- _Exercise instructions_: In the entries below, count every line with the word "wolność". Return only the count.

Information shown section start

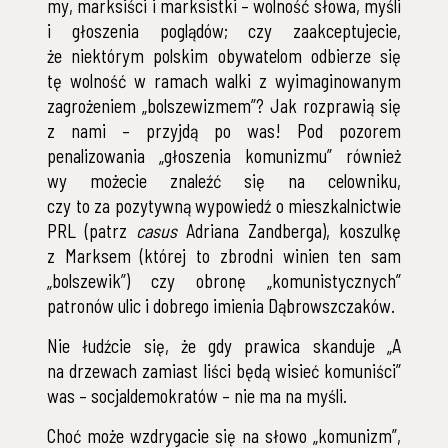
my, marksiści i marksistki – wolność słowa, myśli
i głoszenia poglądów; czy zaakceptujecie,
że niektórym polskim obywatelom odbierze się
tę wolność w ramach walki z wyimaginowanym
zagrożeniem „bolszewizmem”? Jak rozprawią się
z nami – przyjdą po was! Pod pozorem
penalizowania „głoszenia komunizmu” również
wy możecie znaleźć się na celowniku,
czy to za pozytywną wypowiedź o mieszkalnictwie
PRL (patrz
casus
Adriana Zandberga), koszulkę
z Marksem (której to zbrodni winien ten sam
„bolszewik”) czy obronę „komunistycznych”
patronów ulic i dobrego imienia Dąbrowszczaków.
Nie łudźcie się, że gdy prawica skanduje „A
na drzewach zamiast liści będą wisieć komuniści”
was – socjaldemokratów – nie ma na myśli.
Choć może wzdrygacie się na słowo „komunizm”,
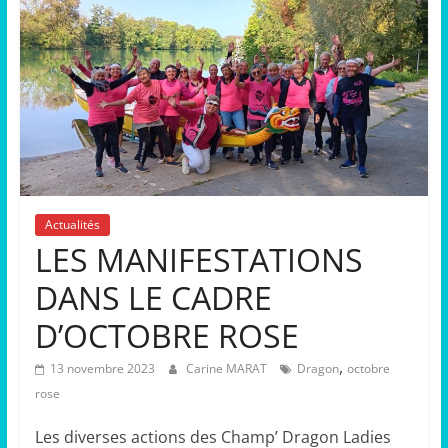
Actualités
LES MANIFESTATIONS
DANS LE CADRE
D’OCTOBRE ROSE
,
13 novembre 2023
Carine MARAT
Dragon
octobre
rose
Les diverses actions des Champ’ Dragon Ladies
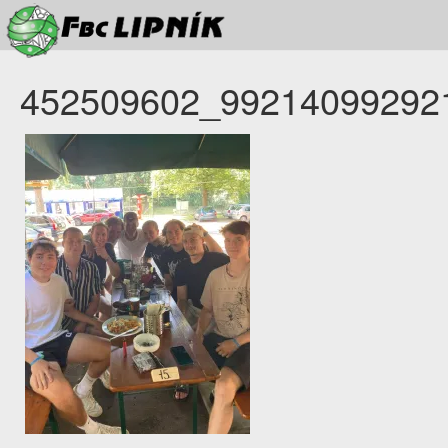
452509602_99214099292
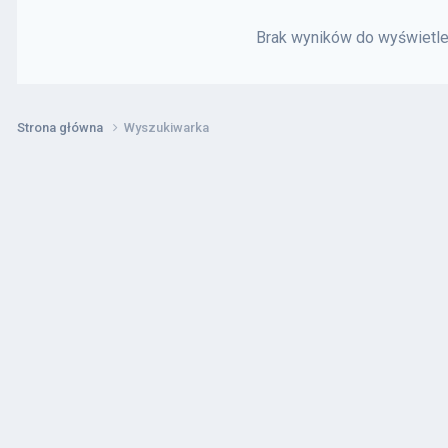
Brak wyników do wyświetlen
Strona główna
Wyszukiwarka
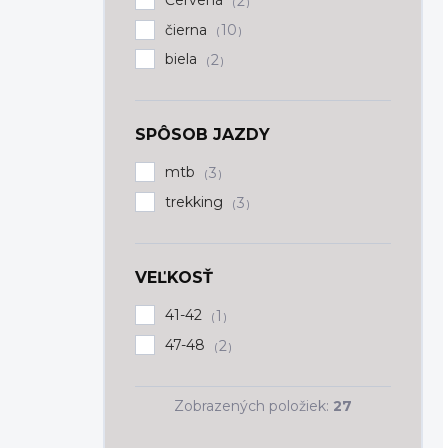
2
čierna
10
biela
2
SPÔSOB JAZDY
mtb
3
trekking
3
VEĽKOSŤ
41-42
1
47-48
2
Zobrazených položiek:
27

Information shown section end

- _Your response_: 2